### About this task
Below are some records. Return exactly the lines from the one containing "You are a GUI" through the one containing "部会の活動 (237, 205)", both included, and only those.

[Materials provided]

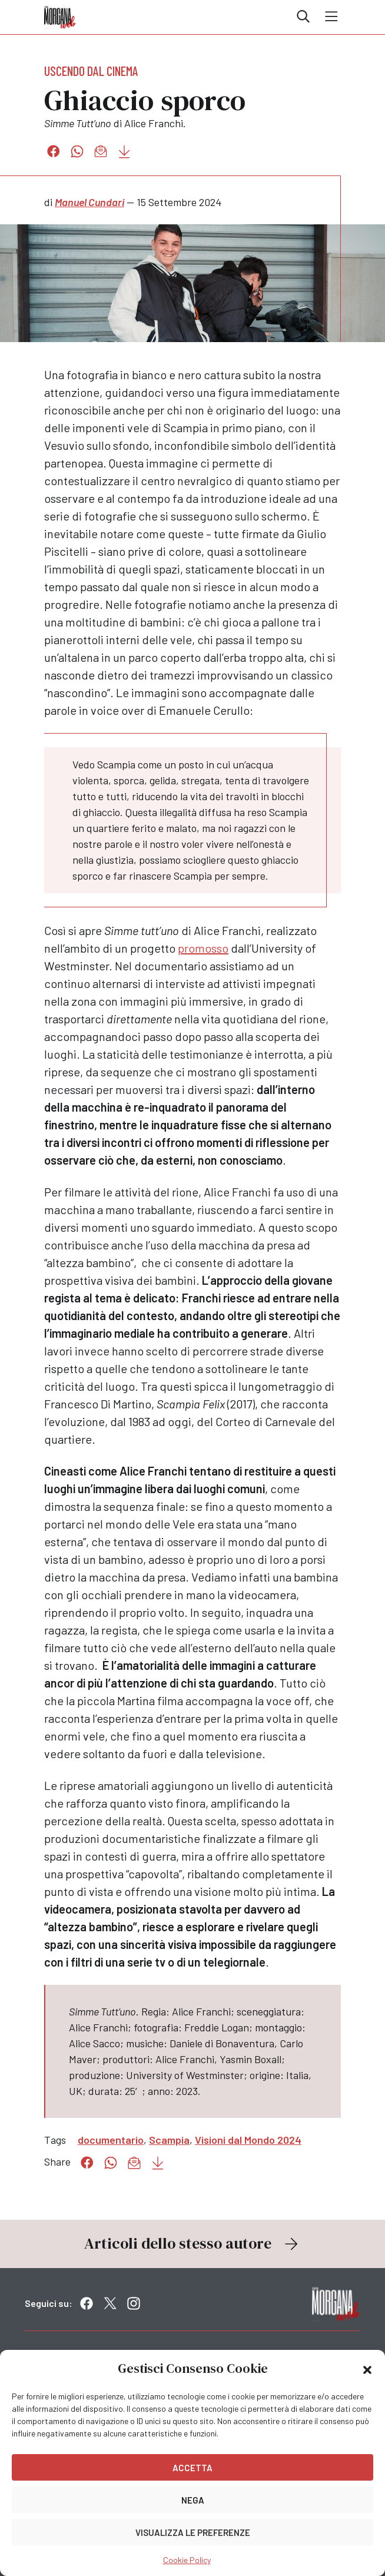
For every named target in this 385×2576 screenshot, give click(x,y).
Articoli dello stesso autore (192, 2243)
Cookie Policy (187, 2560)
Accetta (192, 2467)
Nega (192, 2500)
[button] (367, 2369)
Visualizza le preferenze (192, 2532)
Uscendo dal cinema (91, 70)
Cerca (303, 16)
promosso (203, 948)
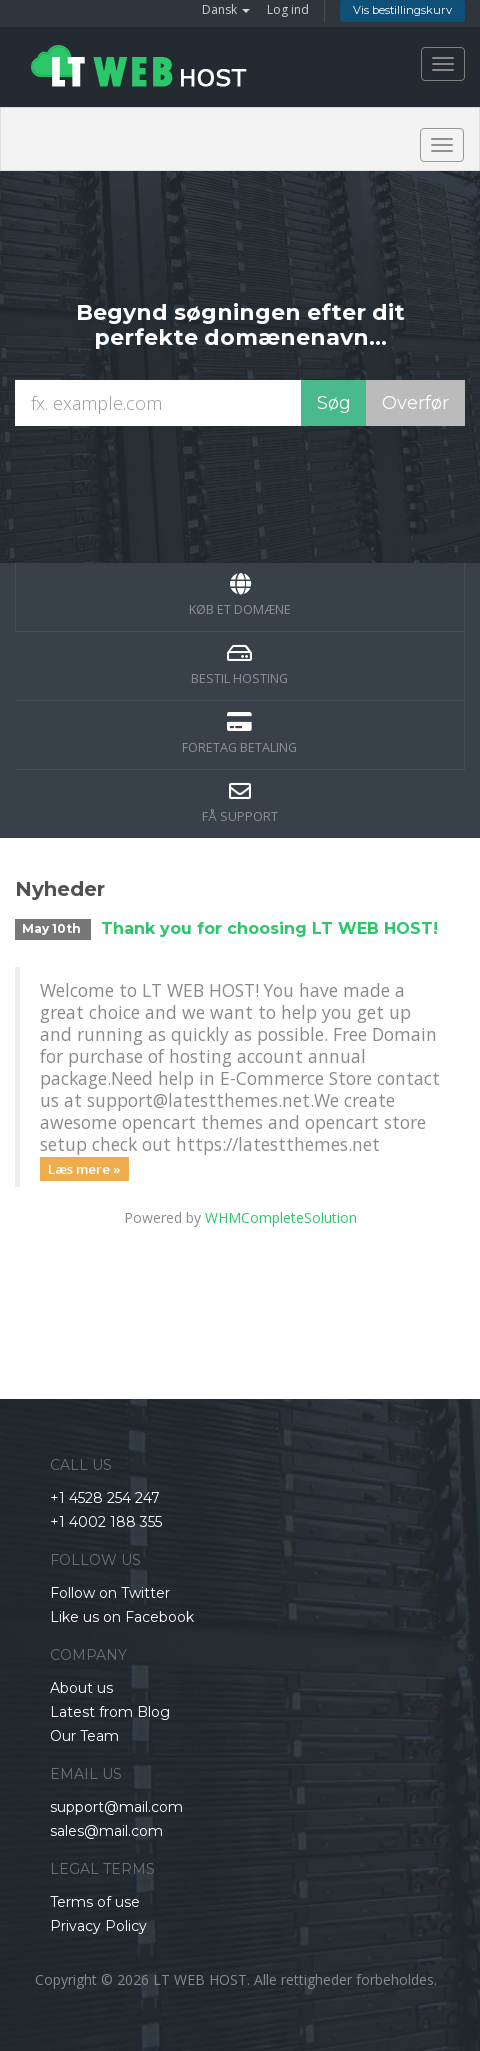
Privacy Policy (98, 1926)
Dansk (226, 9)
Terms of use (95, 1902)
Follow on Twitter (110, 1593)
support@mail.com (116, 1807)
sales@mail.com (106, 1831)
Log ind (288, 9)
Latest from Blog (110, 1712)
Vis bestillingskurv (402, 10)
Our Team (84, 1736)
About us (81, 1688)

[/Materials provided]
[Materials provided]

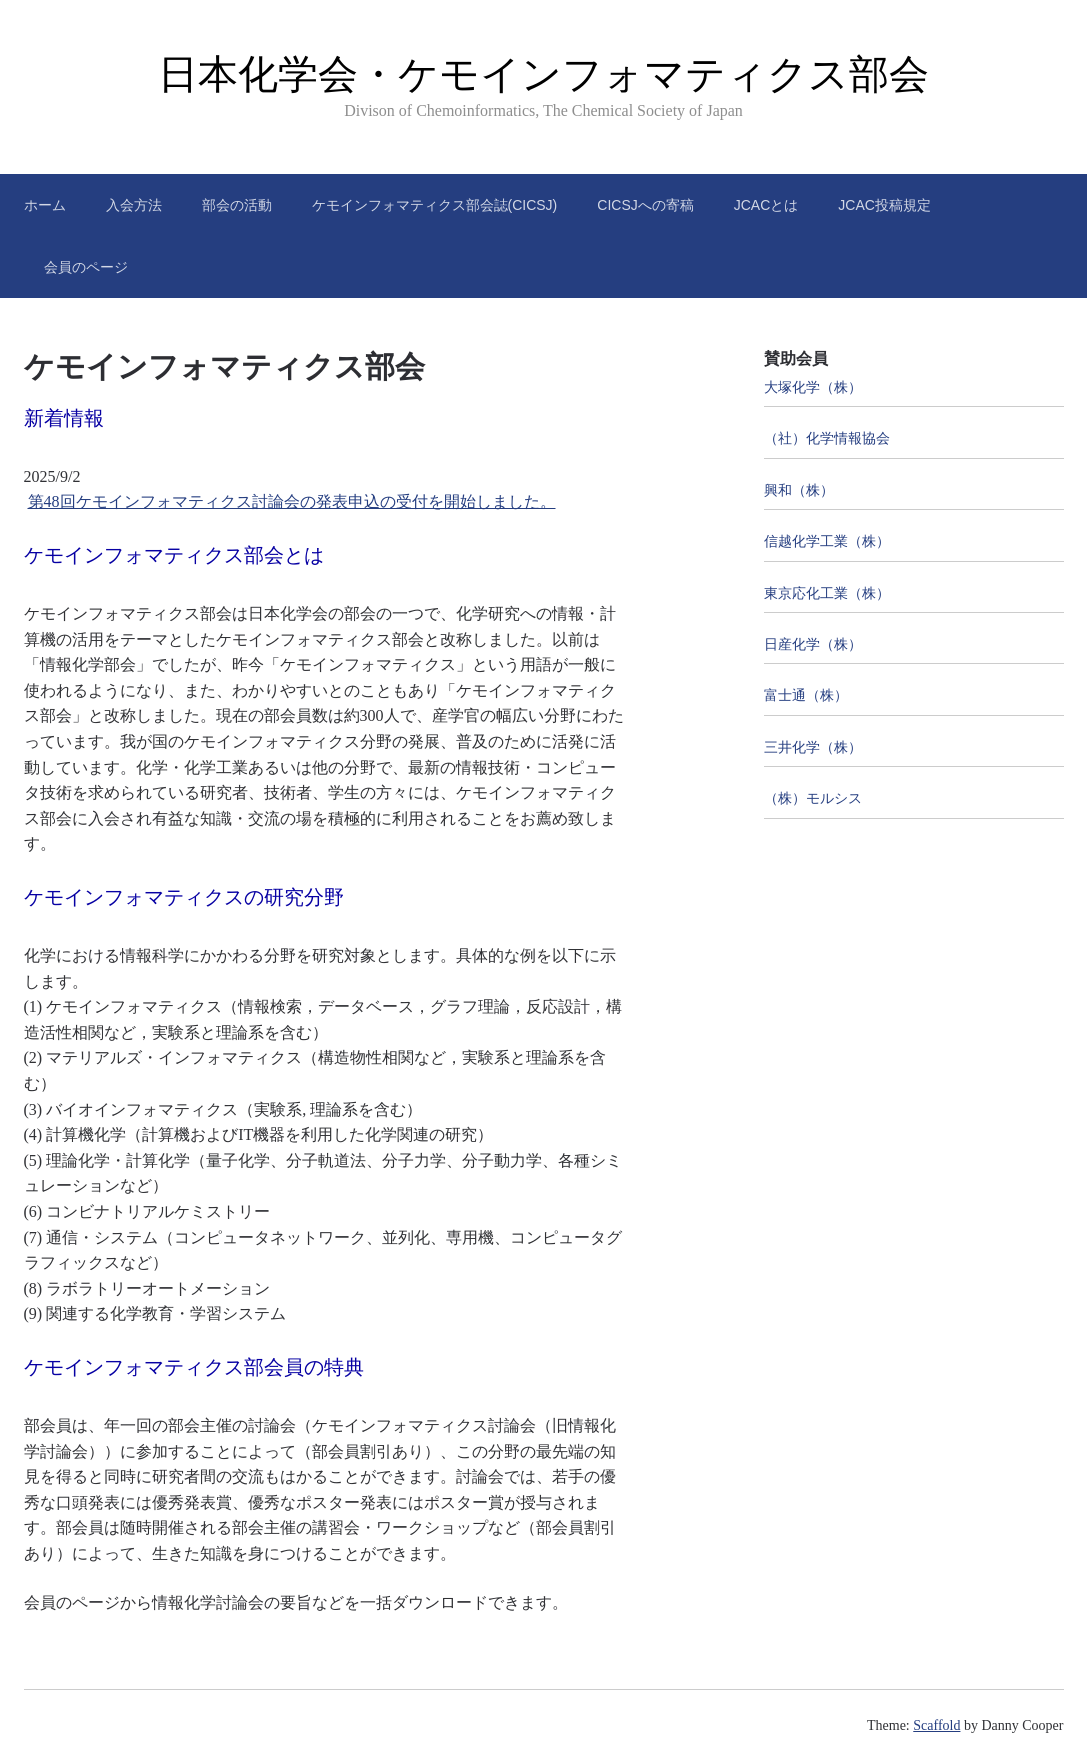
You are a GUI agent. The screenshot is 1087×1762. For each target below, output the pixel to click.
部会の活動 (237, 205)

[/Materials provided]

### Reply
You are a GUI agent. The screenshot is 1087×1762. For each target below, output the pixel to click.
部会の活動 (237, 205)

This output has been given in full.